BDP (Big-Data Poetry) currently investigates machine learning and neural networks as tools for literary creation. The work is ongoing and open-ended.
2016-2017 BDP: investigates machine learning using Tensorflow, Keras and PyTorch. Neural net models are trained on a custom corpus of 600,000 lines of contemporary poetry: from the romantic epoch to the 20th century avant garde. Successful models are then sequentially asked to generate poems in an infinite loop.

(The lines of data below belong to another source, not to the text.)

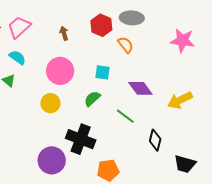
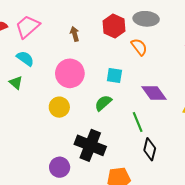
green line: (125, 116) -> (138, 122), turned 30
black diamond: (155, 140) -> (150, 149), moved
purple circle: (52, 160) -> (60, 167), size x0.7

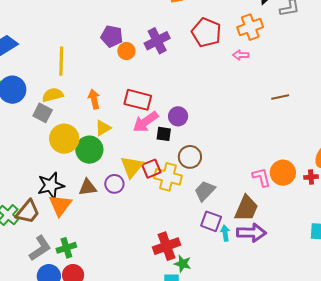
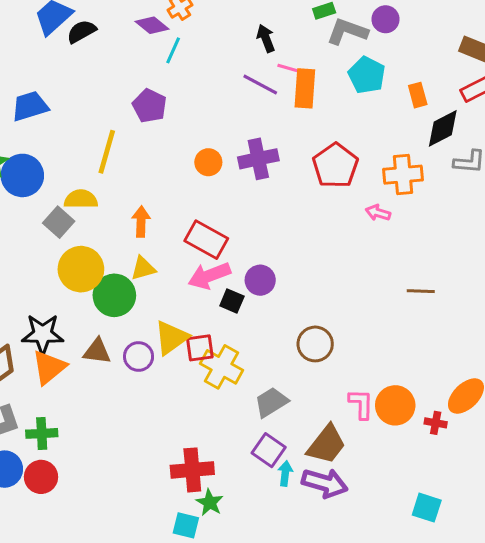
purple pentagon: (112, 36) -> (150, 106), moved
brown circle: (190, 157) -> (315, 344), moved

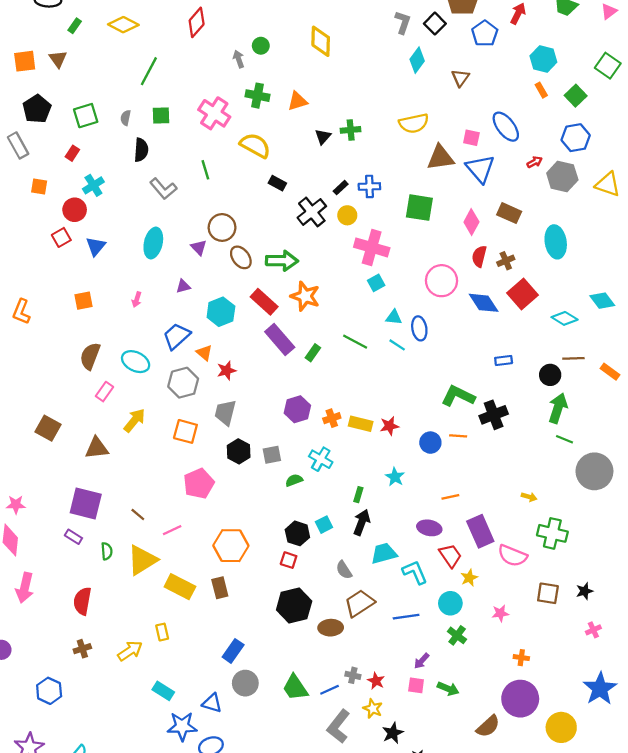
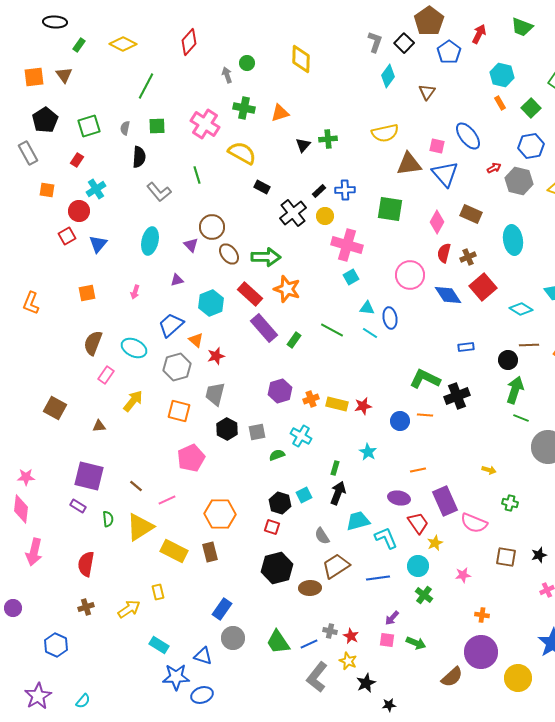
brown triangle: (97, 448) -> (99, 426), size x0.6
green cross: (552, 533) -> (510, 503), size x0.6

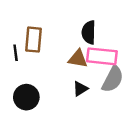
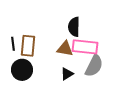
brown rectangle: (34, 40) -> (28, 46), moved
black circle: (26, 97) -> (22, 70), moved

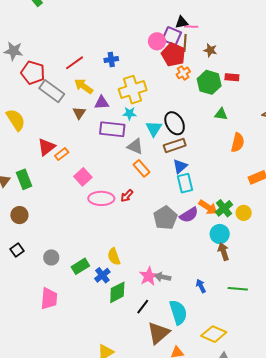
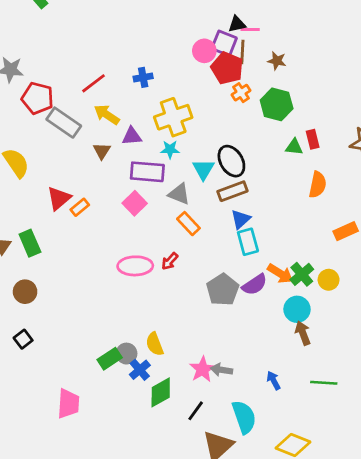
red rectangle: (232, 77) -> (313, 139), moved, turned 72
pink square: (83, 177) -> (135, 203), moved
gray circle: (51, 257) -> (126, 354), moved

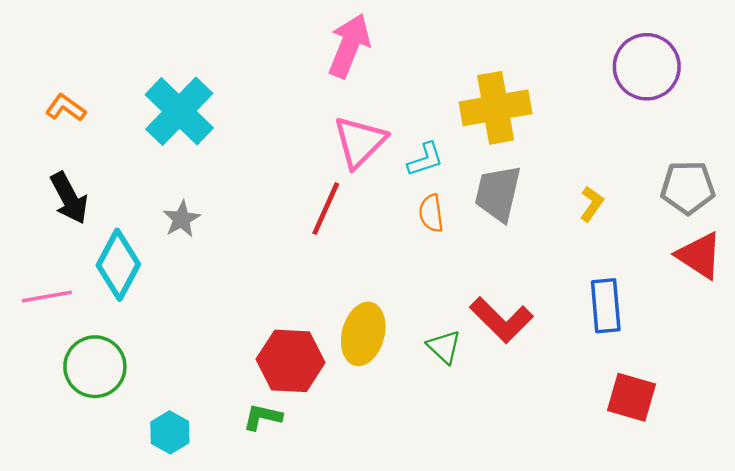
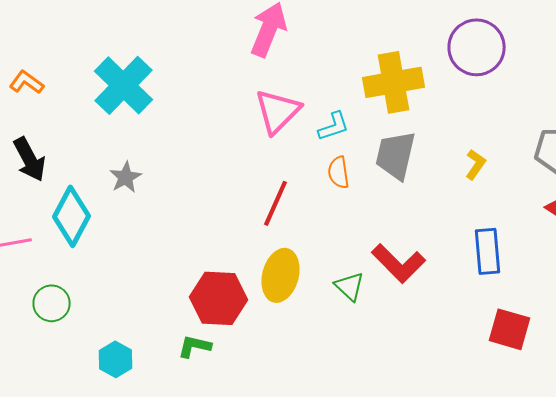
purple circle: (647, 67) -> (476, 47), moved
red line: (326, 209) -> (276, 203), moved
green circle: (95, 367) -> (52, 303), size x0.7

The live poem output is now used as a projection in conjunction with spoken word performances. The Python-based terminal then becomes a site for writing by the machine, reading by the human poet who must attempt to stitch and weave together poems from the incoherent hybrid yet often astonishing word-debris.
Current installation mode can be for as many screens as are available in a space. The generation process runs easily on laptop. Future iterations will involve real-time synthetic audio during performances to accompany spoken word (controlled by Leap and a neural net inside Wekinator).
Previously in 2011-2014, BDP used a combination of data visualization, language analytics, classification algorithms, entity recognition and part-of-speech replacement techniques. Based on these templates, a Python script generated thousands of poems per hour. Sometimes Jhave reads along with this writing machine, verbally stitching and improvising spoken poems.
Jhave is a digital poet, prof , & author of Aesthetic Animism: Digital Poetry’s Ontological Origins (MIT Press, 2016).